Because of the nature of SQL syntax, and the fact that both `GROUP BY`

and aggregate functions “happen before” window functions, i.e. they are calculated logically before window functions, we can nest aggregate functions in window functions.

This definitely doesn’t drastically improve readability, especially if you are not used to writing window functions every day. But in some more complex cases, it might help to shorten your SQL syntax. The above query is equivalent to this one:

SELECT CAST(payment_date AS DATE) AS payment_date, sum(amount) AS amount, CAST(100 * sum(sum(amount)) OVER ( ORDER BY CAST(payment_date AS DATE)) / sum(sum(amount)) OVER () AS numeric(10, 2)) percentage FROM payment GROUP BY CAST(payment_date AS DATE) ORDER BY CAST(payment_date AS DATE);

Beauty is in the eye of the beholder. My eye definitely likes this `sum(sum(amount)) OVER ()`

syntax. If you cannot decipher this, don’t worry. You’re not alone. I invite you to review the following post on the order of SQL operations, first.

Very good post, Lukas.

Window Functions was one of the best things I’ve known in SQL. That’s an amazing feature!!

But could you help me to understanding what is happening? I mean…

I got a little bit confused with the use of

`ORDER BY`

instead of`PARTITION BY`

in this code`... OVER (ORDER BY payment_date)`

.I my noob understanding, the

`... OVER (ORDER BY payment_date)`

would give me the same result of`... OVER ()`

, except I would get the value of`payment_date`

sorted (what does not change the final result).So using

`PARTITION BY`

instead, would the query give me the same result?No, why would it give you the same result? Partition by is for grouping, order by is for sorting. And the trick is that in the absence of a frame clause but presence of an order by clause, you get range between unbounded preceding and current row.

More details here ;-)

https://www.jooq.org/training

Or, you can try it.

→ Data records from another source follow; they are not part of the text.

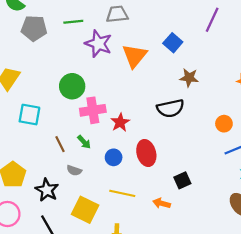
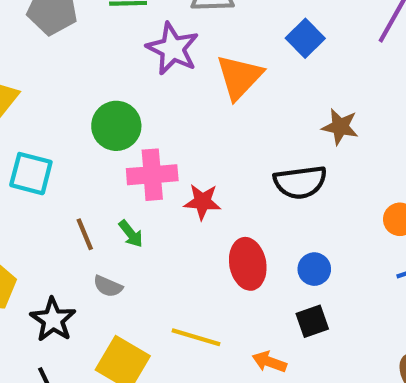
blue square: (173, 43) -> (305, 38), moved
red star: (120, 122) -> (202, 202), turned 30
blue circle: (114, 157) -> (314, 269), moved

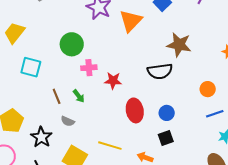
brown star: (340, 127) -> (179, 45), size x1.4
pink cross: (152, 175) -> (89, 68), size x0.7

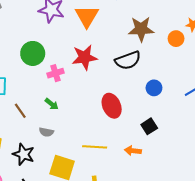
red star: (113, 81) -> (85, 57), moved, size x1.4
orange circle: (208, 89) -> (176, 39), moved
brown line: (57, 96) -> (20, 111), moved
blue circle: (167, 113) -> (154, 88), moved

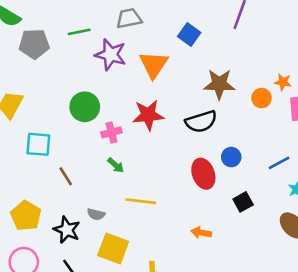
green arrow: (52, 104) -> (116, 165), moved
red ellipse: (112, 106) -> (203, 174), moved
black square: (149, 126) -> (243, 202), moved
gray semicircle: (46, 132) -> (96, 214), moved
yellow line: (95, 147) -> (141, 201), moved

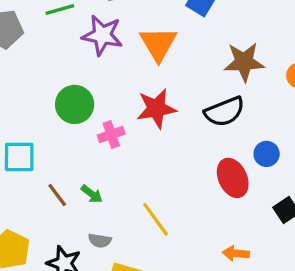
green arrow: (116, 165) -> (92, 194), moved
yellow line: (141, 201) -> (156, 219), turned 52

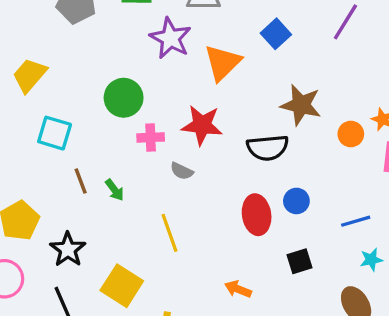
gray semicircle: (100, 241) -> (182, 171), moved

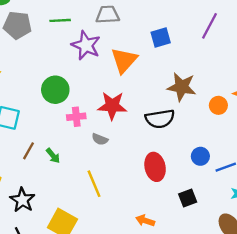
blue square: (276, 34) -> (161, 37), turned 30
brown line: (81, 181) -> (29, 151), turned 54
blue circle: (296, 201) -> (200, 156), moved

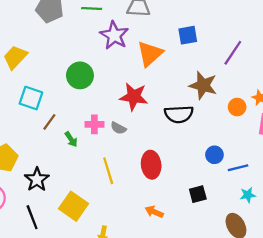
purple line: (210, 26) -> (233, 53), moved
pink cross: (76, 117) -> (94, 124), moved
brown line: (29, 151) -> (49, 122), moved
red ellipse: (155, 167) -> (151, 165), moved

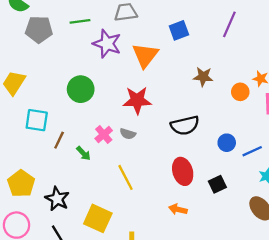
purple line: (233, 53) -> (229, 24), moved
brown star: (203, 85) -> (203, 77), size x0.7
black semicircle: (179, 114) -> (185, 125), moved
pink cross: (94, 124) -> (104, 134), turned -30
red ellipse: (151, 165) -> (183, 171), moved

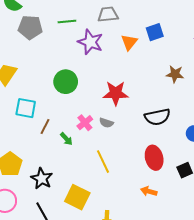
orange triangle: (145, 55) -> (129, 42), moved, size x0.7

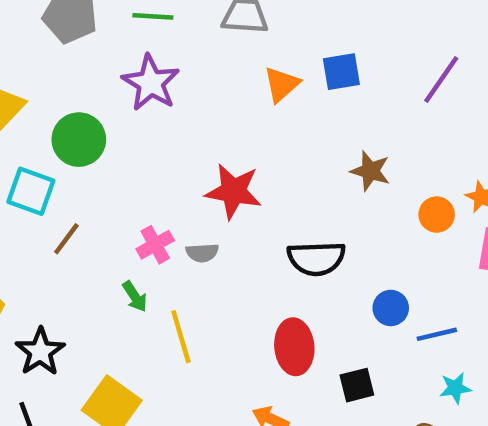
purple star: (90, 42) -> (151, 83), moved
green circle: (66, 82) -> (79, 140), moved
gray semicircle: (106, 123) -> (202, 253), turned -32
green arrow: (66, 139) -> (135, 296), moved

Download the sakila database: https://www.jooq.org/sakila, or run this query on any “payment” or “transaction” table you may have to see what’s going on.

a-ha!!! That’s what I was trying to understanding and you answered me:

Thanks again, Lukas!

Yep. It’s a bit weird, but it does make sense as a default, if you think about it. The default in the absence of order by is range between unbounded preceding and unbounded following, which also makes sense.